A couple of minutes later Glamazon found herself half-hidden around a corner, wondering where she’d gone wrong in life, while a pint-sized bandit-dressed kid fired super-sonic toast at an armoured door.
“It’s open!” the girl called out, her voice clearly relayed through the device jammed into her ear.
Glamazon stepped out of hiding and flung a brace of her glowing spheres into and through the doorway. Some bounced, others rolled, and a few others simply detonated right away, filling the entrance area with sparkling lights that would disorient and distract.

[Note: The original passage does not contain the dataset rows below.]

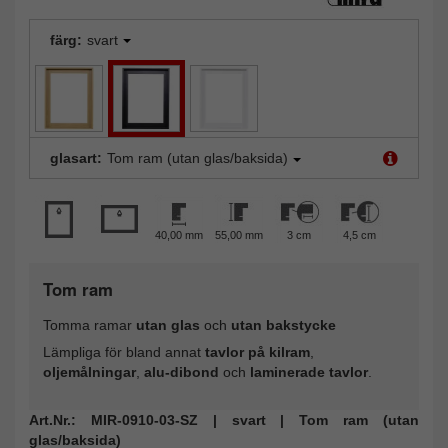
färg:
svart
glasart:
Tom ram (utan glas/baksida)
40,00 mm
55,00 mm
3 cm
4,5 cm
Tom ram
Tomma ramar
utan glas
och
utan bakstycke
Lämpliga för bland annat
tavlor på kilram
,
oljemålningar
,
alu-dibond
och
laminerade tavlor
.
Art.Nr.: MIR-0910-03-SZ | svart | Tom ram (utan
glas/baksida)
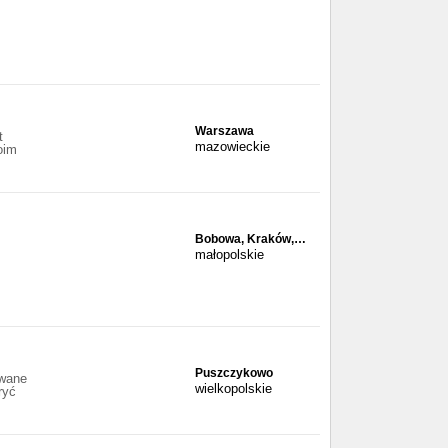
Warszawa
t
mazowieckie
oim
Bobowa, Kraków,…
małopolskie
Puszczykowo
ywane
wielkopolskie
ryć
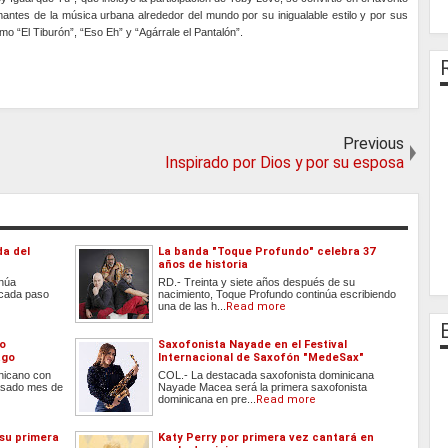
mantes de la música urbana alrededor del mundo por su inigualable estilo y por sus
mo “El Tiburón”, “Eso Eh” y “Agárrale el Pantalón”.
Previous
Inspirado por Dios y por su esposa
da del
La banda "Toque Profundo" celebra 37
años de historia
inúa
RD.- Treinta y siete años después de su
 cada paso
nacimiento, Toque Profundo continúa escribiendo
una de las h...
Read more
do
Saxofonista Nayade en el Festival
ago
Internacional de Saxofón "MedeSax"
inicano con
COL.- La destacada saxofonista dominicana
 pasado mes de
Nayade Macea será la primera saxofonista
dominicana en pre...
Read more
 su primera
Katy Perry por primera vez cantará en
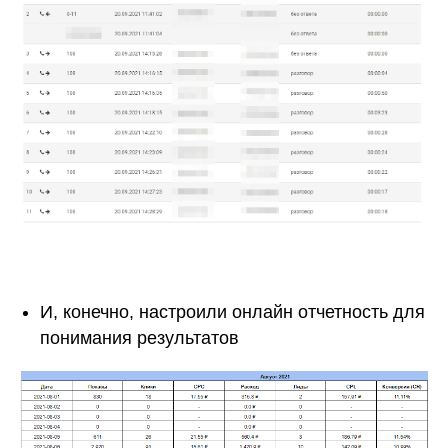
И, конечно, настроили онлайн отчетность для
понимания результатов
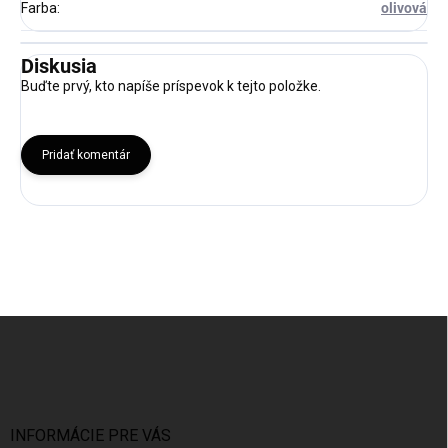
Farba
:
olivová
Diskusia
Buďte prvý, kto napíše príspevok k tejto položke.
Pridať komentár
Z
á
p
ä
t
i
INFORMÁCIE PRE VÁS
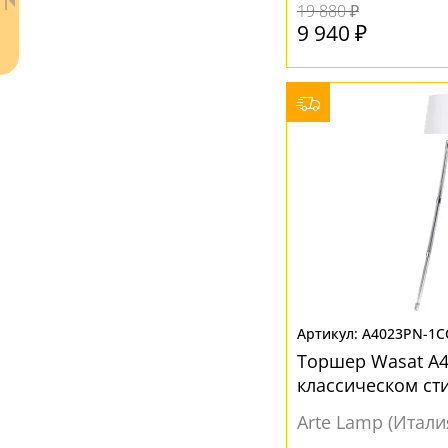
Белый
(36)
19 880 ₽
9 940 ₽
Бронза
(2)
Желтый
(1)
Коричневый
(1)
Прозрачный
(1)
Разноцветный
(1)
Серебро
(1)
Серый
(3)
Ваш регион:
Москва
Синий
(1)
+7 (800) 775-63-32
- бесплатно по России
Хром
(1)
+7 (495) 255-03-21
- бесплатная доставка
A4023PN-1C
Черный
(4)
Торшер Wasat A4
классическом ст
Arte Lamp (Итали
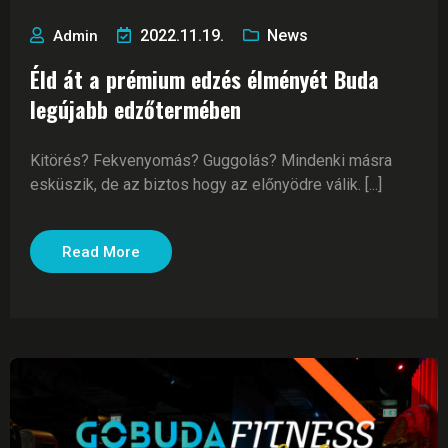
2022.11.19.
News
Admin
Éld át a prémium edzés élményét Buda
legújabb edzőtermében
Kitörés? Fekvenyomás? Guggolás? Mindenki másra
esküszik, de az biztos hogy az előnyödre válik. [...]
Read More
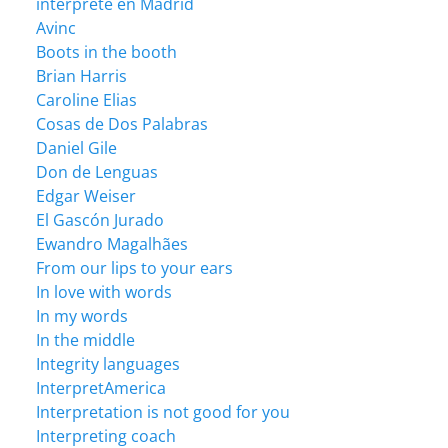
intérprete en Madrid
Avinc
Boots in the booth
Brian Harris
Caroline Elias
Cosas de Dos Palabras
Daniel Gile
Don de Lenguas
Edgar Weiser
El Gascón Jurado
Ewandro Magalhães
From our lips to your ears
In love with words
In my words
In the middle
Integrity languages
InterpretAmerica
Interpretation is not good for you
Interpreting coach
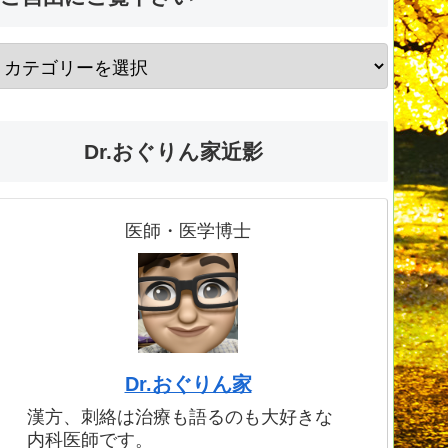
Dr.おぐりん家近影
医師・医学博士
Dr.おぐりん家
漢方、刺絡は治療も語るのも大好きな
内科医師です。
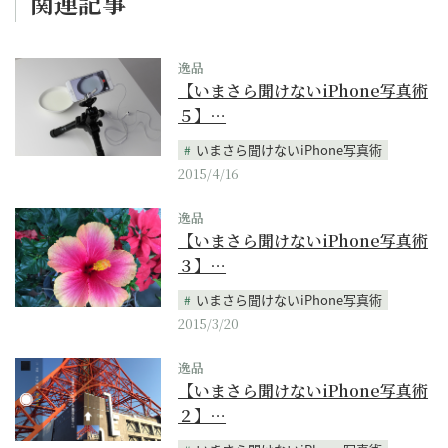
関連記事
逸品
【いまさら聞けないiPhone写真術
５】…
いまさら聞けないiPhone写真術
2015/4/16
逸品
【いまさら聞けないiPhone写真術
３】…
いまさら聞けないiPhone写真術
2015/3/20
逸品
【いまさら聞けないiPhone写真術
２】…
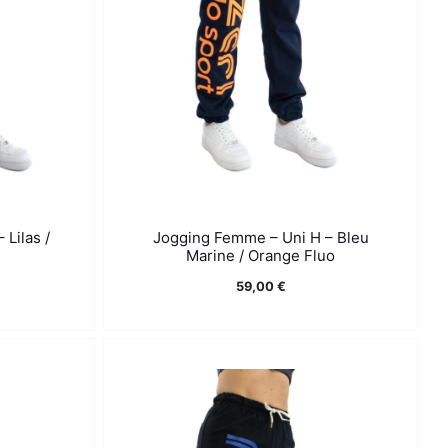
Lilas /
Jogging Femme – Uni H – Bleu
Marine / Orange Fluo
59,00
€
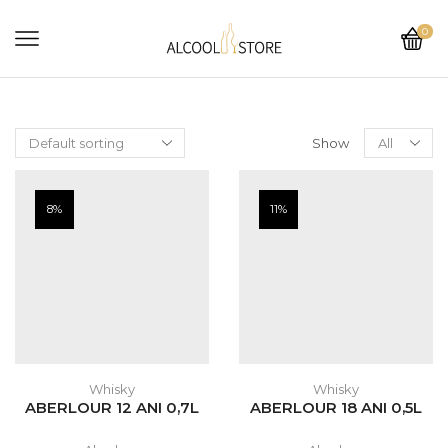
0
Show
8%
11%
Whisky
Whisky
ABERLOUR 12 ANI 0,7L
ABERLOUR 18 ANI 0,5L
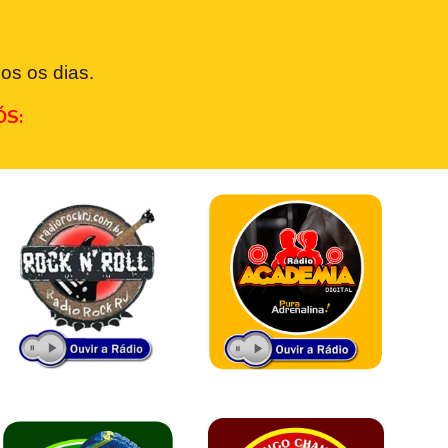
os os dias.
ÓS:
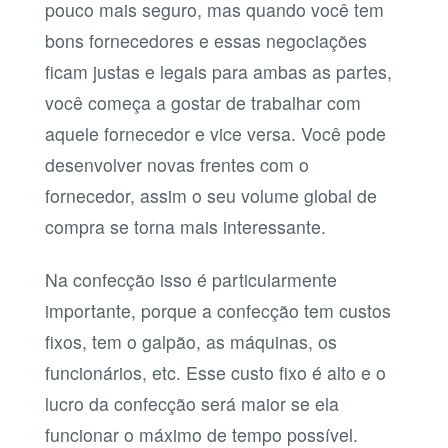
pouco mais seguro, mas quando você tem
bons fornecedores e essas negociações
ficam justas e legais para ambas as partes,
você começa a gostar de trabalhar com
aquele fornecedor e vice versa. Você pode
desenvolver novas frentes com o
fornecedor, assim o seu volume global de
compra se torna mais interessante.
Na confecção isso é particularmente
importante, porque a confecção tem custos
fixos, tem o galpão, as máquinas, os
funcionários, etc. Esse custo fixo é alto e o
lucro da confecção será maior se ela
funcionar o máximo de tempo possível.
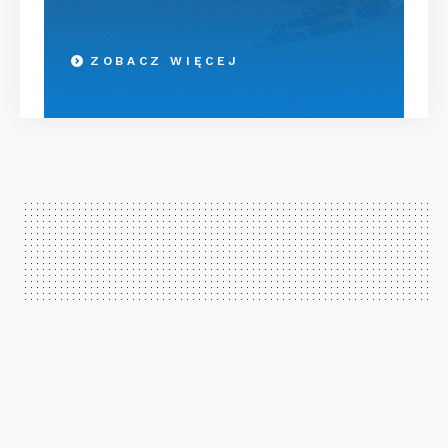
ZOBACZ WIĘCEJ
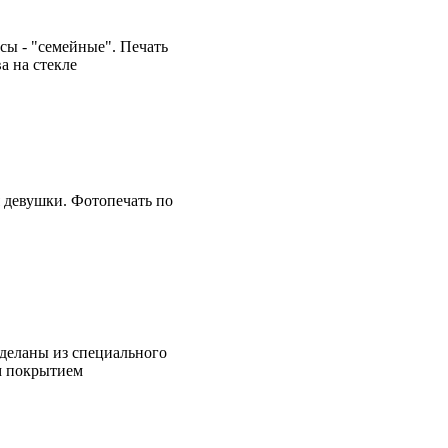
сы - "семейные". Печать
а на стекле
я девушки. Фотопечать по
Сделаны из специального
м покрытием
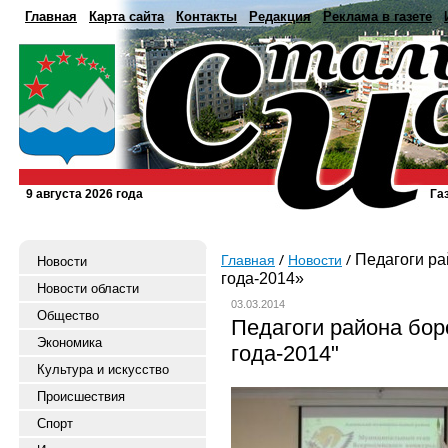
Главная
Карта сайта
Контакты
Редакция
Реклама в газете
9 августа 2026 года
Га
Педагоги ра
Главная
Новости
Новости
года-2014»
Новости области
03.03.2014
Общество
Педагоги района бор
Экономика
года-2014"
Культура и искусство
Происшествия
Спорт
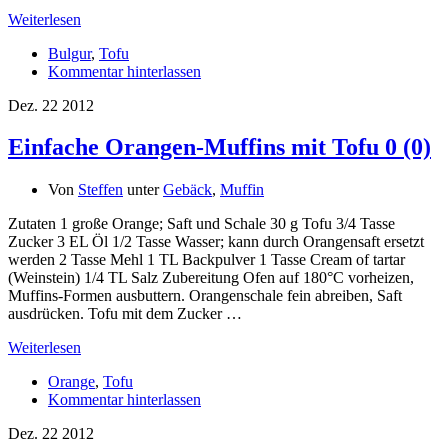
Weiterlesen
Bulgur
,
Tofu
Kommentar hinterlassen
Dez.
22
2012
Einfache Orangen-Muffins mit Tofu
0 (0)
Von
Steffen
unter
Gebäck
,
Muffin
Zutaten 1 große Orange; Saft und Schale 30 g Tofu 3/4 Tasse
Zucker 3 EL Öl 1/2 Tasse Wasser; kann durch Orangensaft ersetzt
werden 2 Tasse Mehl 1 TL Backpulver 1 Tasse Cream of tartar
(Weinstein) 1/4 TL Salz Zubereitung Ofen auf 180°C vorheizen,
Muffins-Formen ausbuttern. Orangenschale fein abreiben, Saft
ausdrücken. Tofu mit dem Zucker …
Weiterlesen
Orange
,
Tofu
Kommentar hinterlassen
Dez.
22
2012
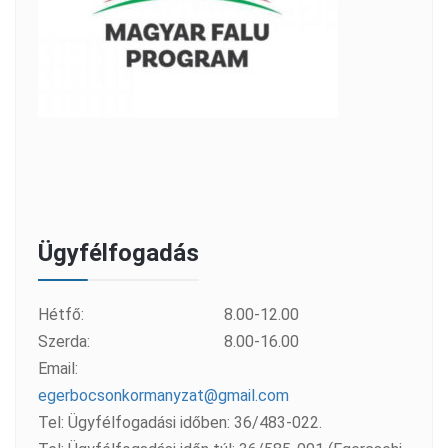
Ügyfélfogadás
Hétfő:
8.00-12.00
Szerda:
8.00-16.00
Email:
egerbocsonkormanyzat@gmail.com
Tel: Ügyfélfogadási időben: 36/483-022.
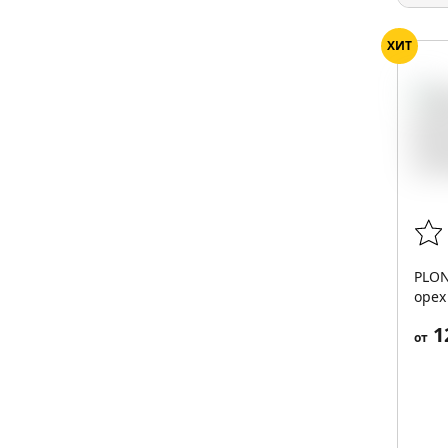
ХИТ
PLON
орех
1
от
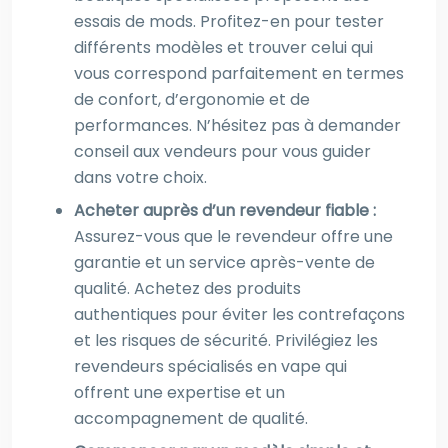
essais de mods. Profitez-en pour tester
différents modèles et trouver celui qui
vous correspond parfaitement en termes
de confort, d’ergonomie et de
performances. N’hésitez pas à demander
conseil aux vendeurs pour vous guider
dans votre choix.
Acheter auprès d’un revendeur fiable :
Assurez-vous que le revendeur offre une
garantie et un service après-vente de
qualité. Achetez des produits
authentiques pour éviter les contrefaçons
et les risques de sécurité. Privilégiez les
revendeurs spécialisés en vape qui
offrent une expertise et un
accompagnement de qualité.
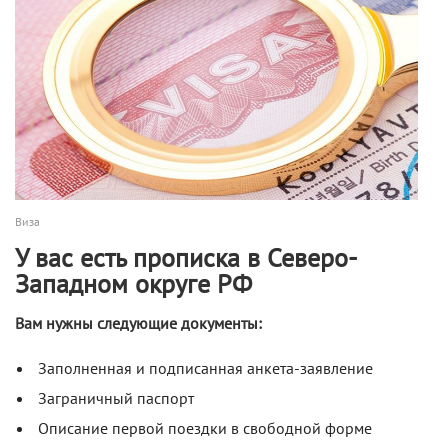
Виза
У вас есть прописка в Северо-
Западном округе РФ
Вам нужны следующие документы:
Заполненная и подписанная анкета-заявление
Заграничный паспорт
Описание первой поездки в свободной форме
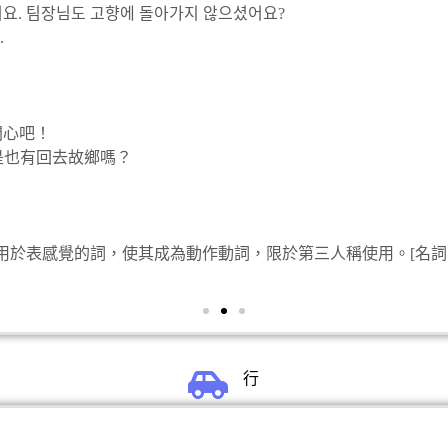
요. 팀장님도 고향에 돌아가지 않으셨어요?
.
。
開心吧！
是也有回去故鄉嗎？
。
]用於表感覺的詞，使其成為動作動詞，限於第三人稱使用。[名詞＋께(
行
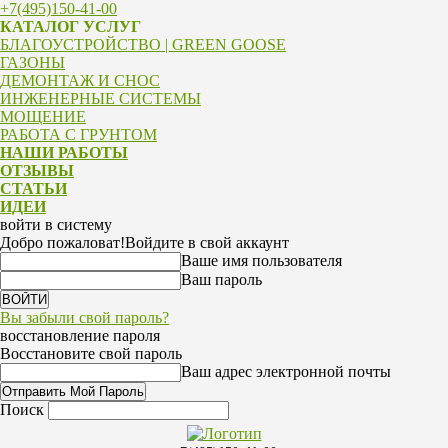
+7(495)150-41-00
КАТАЛОГ УСЛУГ
БЛАГОУСТРОЙСТВО | GREEN GOOSE
ГАЗОНЫ
ДЕМОНТАЖ И СНОС
ИНЖЕНЕРНЫЕ СИСТЕМЫ
МОЩЕНИЕ
РАБОТА С ГРУНТОМ
НАШИ РАБОТЫ
ОТЗЫВЫ
СТАТЬИ
ИДЕИ
войти в систему
Добро пожаловат!
Войдите в свой аккаунт
Ваше имя пользователя
Ваш пароль
Вы забыли свой пароль?
восстановление пароля
Восстановите свой пароль
Ваш адрес электронной почты
Поиск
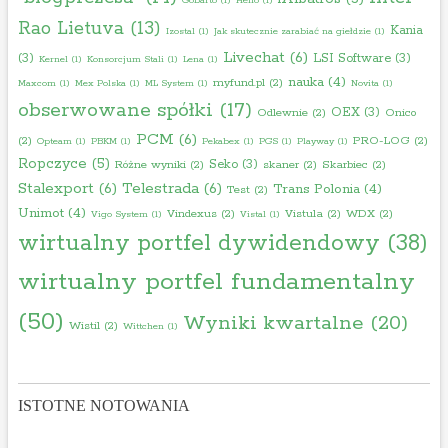
Gobarto
(1)
Helio
(1)
Rao Lietuva
(13)
Kania
Izostal
(1)
Jak skutecznie zarabiać na giełdzie
(1)
Livechat
(6)
(3)
LSI Software
(3)
Kernel
(1)
Konsorcjum Stali
(1)
Lena
(1)
nauka
(4)
myfund.pl
(2)
Maxcom
(1)
Mex Polska
(1)
ML System
(1)
Novita
(1)
obserwowane spółki
(17)
OEX
(3)
Odlewnie
(2)
Onico
PCM
(6)
(2)
PRO-LOG
(2)
Opteam
(1)
PBKM
(1)
Pekabex
(1)
PGS
(1)
Playway
(1)
Ropczyce
(5)
Seko
(3)
Różne wyniki
(2)
skaner
(2)
Skarbiec
(2)
Stalexport
(6)
Telestrada
(6)
Trans Polonia
(4)
Test
(2)
Unimot
(4)
Vindexus
(2)
Vistula
(2)
WDX
(2)
Vigo System
(1)
Vistal
(1)
wirtualny portfel dywidendowy
(38)
wirtualny portfel fundamentalny
(50)
Wyniki kwartalne
(20)
Wistil
(2)
Wittchen
(1)
ISTOTNE NOTOWANIA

Then Ursa Minor charged across the space, her sprint turning into a weird four-legged gait a moment before she slipped into the door and turned into a roaring grizzly bear.
“Bandit, what’s going on in there?” the Boss asked.
Glamazon actually envied the girl’s calm. For someone running such a shoddy operation, the Boss was cool as a cucumber, with the resting face of someone she’d rather not pick a fight with.
“It’s full of mooks and goons!” Bandit shouted unnecessarily from right next to them. So, the clones shared senses? That... made some sort of sense, Glamazon supposed. “Oh, they have guns.”
There was a clatter of gunfire, and the girl huffed. Then another Bandit appeared next to her. “Wait, let me try again,” a new Bandit said before she took off sprinting into the base.
“This might be a bit beyond us,” Glamazon said.
Heroes were strong, sure, but guns were a whole other level of scary. Judging by the ugly look on the Boss’s face, she thought so too. “Maple, do you think you can make anything to help?”
Maple gasped, then started to pull things out of the pockets of her lab coat. In under a minute, she had a small device that was humming ominously. “It’s a jammer!” she said proudly.
“For their communications? That’s useful,” the boss said.
“Huh? No, it jams their guns.”
There was a distinct lack of gunfire, Glamazon noticed.
“Well... okay then,” the Boss said, entirely unphased by how not-possible that was.
“Boss! The big dumb bear’s done making a mess of everything, and I’m out of tape!” Bandit called out.
The Boss and Glamazon shared a look, then both of them jogged over to the entrance. Within, they found a panting grizzly bear in an open room, standing atop a shivering pile of men and women in distinctly mook-like uniforms with their arms raised, and Bandit’s clone was there, lamenting over an empty roll of duct tape. “We might need to call someone about this,” the Boss said as she took in the bullet-hole covered walls.